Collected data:

▽

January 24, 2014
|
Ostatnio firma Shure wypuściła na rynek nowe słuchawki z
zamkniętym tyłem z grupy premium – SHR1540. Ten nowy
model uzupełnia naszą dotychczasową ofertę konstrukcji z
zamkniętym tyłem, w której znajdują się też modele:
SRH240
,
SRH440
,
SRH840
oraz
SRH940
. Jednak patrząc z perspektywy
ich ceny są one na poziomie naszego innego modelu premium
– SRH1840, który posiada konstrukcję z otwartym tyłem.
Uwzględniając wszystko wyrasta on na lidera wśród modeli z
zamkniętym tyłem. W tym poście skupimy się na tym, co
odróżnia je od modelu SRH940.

△

### WHAT YOU SHOULD DO:
Please set down each line of the records exactly as given.

### SOLUTION TO THE PROBLEM:
January 24, 2014
|
Ostatnio firma Shure wypuściła na rynek nowe słuchawki z
zamkniętym tyłem z grupy premium – SHR1540. Ten nowy
model uzupełnia naszą dotychczasową ofertę konstrukcji z
zamkniętym tyłem, w której znajdują się też modele:
SRH240
,
SRH440
,
SRH840
oraz
SRH940
. Jednak patrząc z perspektywy
ich ceny są one na poziomie naszego innego modelu premium
– SRH1840, który posiada konstrukcję z otwartym tyłem.
Uwzględniając wszystko wyrasta on na lidera wśród modeli z
zamkniętym tyłem. W tym poście skupimy się na tym, co
odróżnia je od modelu SRH940.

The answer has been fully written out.